The paper proposes a novel HDSE method for graph transformers, integrating hierarchical distance encoding to enhance expressivity and scalability, with theoretical and empirical validation.

Findings

HDSE outperforms shortest path distances in expressivity.

Graph transformers with HDSE excel in classification and regression tasks.

Effective on large-scale graphs with up to a billion nodes.

Abstract

Graph transformers need strong inductive biases to derive meaningful attention scores. Yet, current methods often fall short in capturing longer ranges, hierarchical structures, or community structures, which are common in various graphs such as molecules, social networks, and citation networks. This paper presents a Hierarchical Distance Structural Encoding (HDSE) method to model node distances in a graph, focusing on its multi-level, hierarchical nature.

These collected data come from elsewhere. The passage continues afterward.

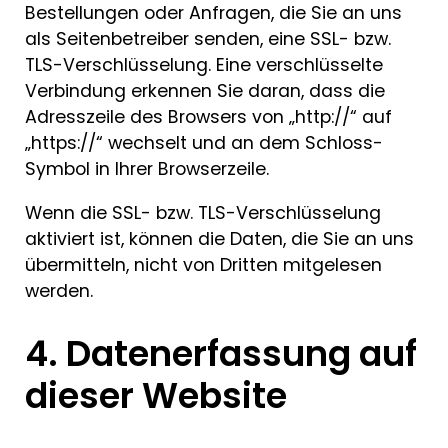
Bestellungen oder Anfragen, die Sie an uns
als Seitenbetreiber senden, eine SSL- bzw.
TLS-Verschlüsselung. Eine verschlüsselte
Verbindung erkennen Sie daran, dass die
Adresszeile des Browsers von „http://“ auf
„https://“ wechselt und an dem Schloss-
Symbol in Ihrer Browserzeile.
Wenn die SSL- bzw. TLS-Verschlüsselung
aktiviert ist, können die Daten, die Sie an uns
übermitteln, nicht von Dritten mitgelesen
werden.
4. Datenerfassung auf
dieser Website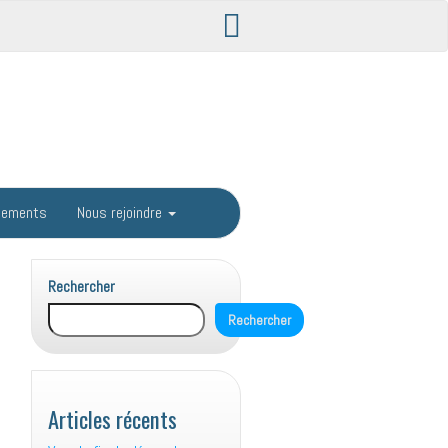
gements
Nous rejoindre
Rechercher
Rechercher
Articles récents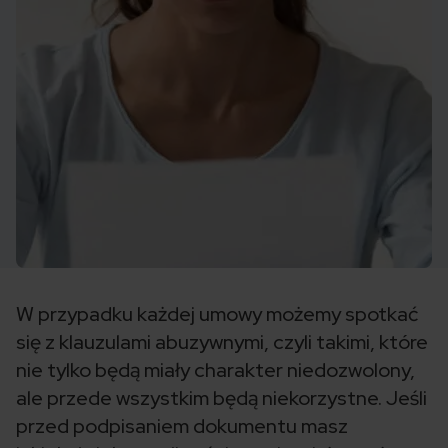
W przypadku każdej umowy możemy spotkać
się z klauzulami abuzywnymi, czyli takimi, które
nie tylko będą miały charakter niedozwolony,
ale przede wszystkim będą niekorzystne. Jeśli
przed podpisaniem dokumentu masz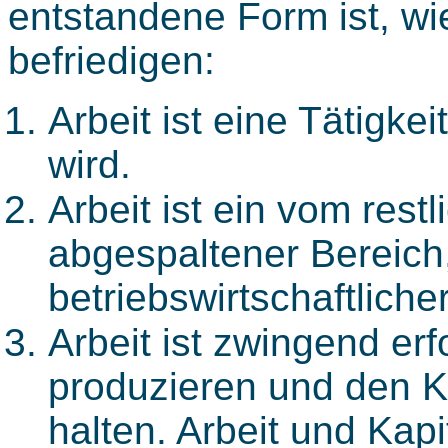
entstandene Form ist, w
befriedigen:
Arbeit ist eine Tätigkei
wird.
Arbeit ist ein vom re
abgespaltener Bereich
betriebswirtschaftlicher
Arbeit ist zwingend er
produzieren und den K
halten. Arbeit und Kapi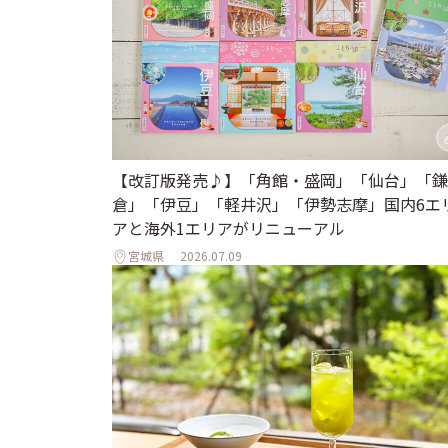
【改訂版発売♪】「角館・盛岡」「仙台」「鎌
倉」「伊豆」「軽井沢」「伊勢志摩」国内6エ
アと海外1エリアがリニューアル
宮城県
2026.07.09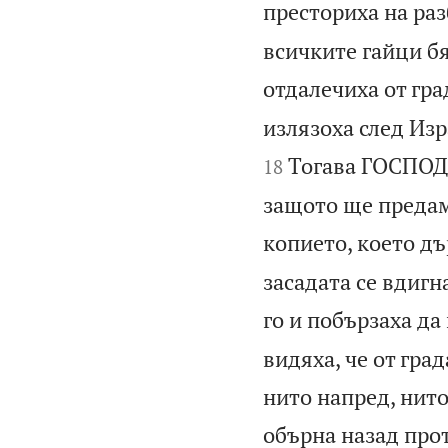
престориха на раз
всичките гайци бях
отдалечиха от гра
излязоха след Изр
Тогава ГОСПОД 
18
защото ще предам 
копието, което дъ
засадата се вдигн
го и побързаха да 
видяха, че от гра
нито напред, нито
обърна назад про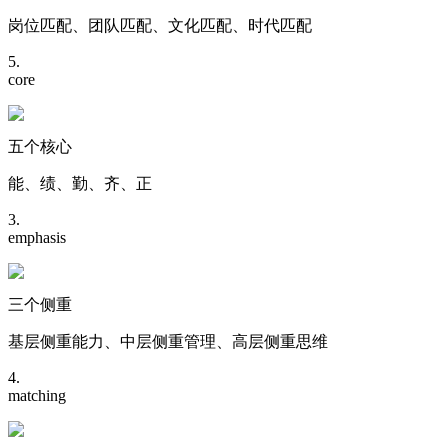
岗位匹配、团队匹配、文化匹配、时代匹配
5.
core
五个核心
能、绩、勤、齐、正
3.
emphasis
三个侧重
基层侧重能力、中层侧重管理、高层侧重思维
4.
matching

We introduce a novel framework to seamlessly integrate HDSE into the attention mechanism of existing graph transformers, allowing for simultaneous application with other positional encodings. To apply graph transformers with HDSE to large-scale graphs, we further propose a high-level HDSE that effectively biases the linear transformers towards graph hierarchies. We theoretically prove the superiority of HDSE over shortest path distances in terms of expressivity and generalization. Empirically, we demonstrate that graph transformers with HDSE excel in graph classification, regression on 7 graph-level datasets, and node classification on 11 large-scale graphs, including those with up to a billion nodes.